WHAT IS BEING ASKED:
No line of the records may be dropped; print them all again exactly.

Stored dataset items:
--- START ---
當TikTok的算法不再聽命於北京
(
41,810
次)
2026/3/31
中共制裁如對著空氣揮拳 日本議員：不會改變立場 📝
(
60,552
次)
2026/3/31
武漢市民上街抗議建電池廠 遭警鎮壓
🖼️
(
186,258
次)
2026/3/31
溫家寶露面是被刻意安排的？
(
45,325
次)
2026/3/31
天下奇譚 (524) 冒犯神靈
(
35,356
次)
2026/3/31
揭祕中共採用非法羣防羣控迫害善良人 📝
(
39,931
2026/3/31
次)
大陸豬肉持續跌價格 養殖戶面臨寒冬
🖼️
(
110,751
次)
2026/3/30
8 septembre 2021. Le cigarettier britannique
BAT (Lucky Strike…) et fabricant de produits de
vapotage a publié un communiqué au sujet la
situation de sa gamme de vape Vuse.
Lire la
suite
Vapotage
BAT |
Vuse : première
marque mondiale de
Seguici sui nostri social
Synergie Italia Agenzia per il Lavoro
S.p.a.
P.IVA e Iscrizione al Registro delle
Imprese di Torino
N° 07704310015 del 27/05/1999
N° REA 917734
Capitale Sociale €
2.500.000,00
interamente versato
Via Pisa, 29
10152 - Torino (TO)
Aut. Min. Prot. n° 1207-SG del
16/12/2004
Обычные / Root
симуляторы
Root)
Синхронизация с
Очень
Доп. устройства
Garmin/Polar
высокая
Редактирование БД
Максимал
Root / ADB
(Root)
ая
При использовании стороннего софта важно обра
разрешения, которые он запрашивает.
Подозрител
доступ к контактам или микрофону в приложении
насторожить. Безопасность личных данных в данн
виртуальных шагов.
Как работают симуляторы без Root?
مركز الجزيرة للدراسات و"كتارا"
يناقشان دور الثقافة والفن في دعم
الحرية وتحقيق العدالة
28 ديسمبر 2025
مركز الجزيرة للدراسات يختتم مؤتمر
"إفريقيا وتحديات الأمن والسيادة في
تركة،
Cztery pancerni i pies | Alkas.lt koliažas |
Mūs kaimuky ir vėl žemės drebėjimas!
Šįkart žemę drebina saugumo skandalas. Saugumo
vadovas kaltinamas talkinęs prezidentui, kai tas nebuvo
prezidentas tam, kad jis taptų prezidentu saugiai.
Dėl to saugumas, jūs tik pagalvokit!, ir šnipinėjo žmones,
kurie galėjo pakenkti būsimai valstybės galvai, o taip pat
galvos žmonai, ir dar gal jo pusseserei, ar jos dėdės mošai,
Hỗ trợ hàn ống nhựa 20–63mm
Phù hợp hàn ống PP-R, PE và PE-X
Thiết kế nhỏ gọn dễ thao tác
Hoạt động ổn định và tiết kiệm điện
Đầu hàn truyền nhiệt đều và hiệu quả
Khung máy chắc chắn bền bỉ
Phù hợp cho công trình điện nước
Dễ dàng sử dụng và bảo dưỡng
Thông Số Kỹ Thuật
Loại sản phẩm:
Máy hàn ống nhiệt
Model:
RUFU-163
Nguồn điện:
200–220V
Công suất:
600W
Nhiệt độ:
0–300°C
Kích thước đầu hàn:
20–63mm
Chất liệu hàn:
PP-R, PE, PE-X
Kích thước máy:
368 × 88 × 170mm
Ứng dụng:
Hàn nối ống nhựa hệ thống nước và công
--- END ---
ANSWER SECTION:
當TikTok的算法不再聽命於北京
(
41,810
次)
2026/3/31
中共制裁如對著空氣揮拳 日本議員：不會改變立場 📝
(
60,552
次)
2026/3/31
武漢市民上街抗議建電池廠 遭警鎮壓
🖼️
(
186,258
次)
2026/3/31
溫家寶露面是被刻意安排的？
(
45,325
次)
2026/3/31
天下奇譚 (524) 冒犯神靈
(
35,356
次)
2026/3/31
揭祕中共採用非法羣防羣控迫害善良人 📝
(
39,931
2026/3/31
次)
大陸豬肉持續跌價格 養殖戶面臨寒冬
🖼️
(
110,751
次)
2026/3/30
8 septembre 2021. Le cigarettier britannique
BAT (Lucky Strike…) et fabricant de produits de
vapotage a publié un communiqué au sujet la
situation de sa gamme de vape Vuse.
Lire la
suite
Vapotage
BAT |
Vuse : première
marque mondiale de
Seguici sui nostri social
Synergie Italia Agenzia per il Lavoro
S.p.a.
P.IVA e Iscrizione al Registro delle
Imprese di Torino
N° 07704310015 del 27/05/1999
N° REA 917734
Capitale Sociale €
2.500.000,00
interamente versato
Via Pisa, 29
10152 - Torino (TO)
Aut. Min. Prot. n° 1207-SG del
16/12/2004
Обычные / Root
симуляторы
Root)
Синхронизация с
Очень
Доп. устройства
Garmin/Polar
высокая
Редактирование БД
Максимал
Root / ADB
(Root)
ая
При использовании стороннего софта важно обра
разрешения, которые он запрашивает.
Подозрител
доступ к контактам или микрофону в приложении
насторожить. Безопасность личных данных в данн
виртуальных шагов.
Как работают симуляторы без Root?
مركز الجزيرة للدراسات و"كتارا"
يناقشان دور الثقافة والفن في دعم
الحرية وتحقيق العدالة
28 ديسمبر 2025
مركز الجزيرة للدراسات يختتم مؤتمر
"إفريقيا وتحديات الأمن والسيادة في
تركة،
Cztery pancerni i pies | Alkas.lt koliažas |
Mūs kaimuky ir vėl žemės drebėjimas!
Šįkart žemę drebina saugumo skandalas. Saugumo
vadovas kaltinamas talkinęs prezidentui, kai tas nebuvo
prezidentas tam, kad jis taptų prezidentu saugiai.
Dėl to saugumas, jūs tik pagalvokit!, ir šnipinėjo žmones,
kurie galėjo pakenkti būsimai valstybės galvai, o taip pat
galvos žmonai, ir dar gal jo pusseserei, ar jos dėdės mošai,
Hỗ trợ hàn ống nhựa 20–63mm
Phù hợp hàn ống PP-R, PE và PE-X
Thiết kế nhỏ gọn dễ thao tác
Hoạt động ổn định và tiết kiệm điện
Đầu hàn truyền nhiệt đều và hiệu quả
Khung máy chắc chắn bền bỉ
Phù hợp cho công trình điện nước
Dễ dàng sử dụng và bảo dưỡng
Thông Số Kỹ Thuật
Loại sản phẩm:
Máy hàn ống nhiệt
Model:
RUFU-163
Nguồn điện:
200–220V
Công suất:
600W
Nhiệt độ:
0–300°C
Kích thước đầu hàn:
20–63mm
Chất liệu hàn:
PP-R, PE, PE-X
Kích thước máy:
368 × 88 × 170mm
Ứng dụng:
Hàn nối ống nhựa hệ thống nước và công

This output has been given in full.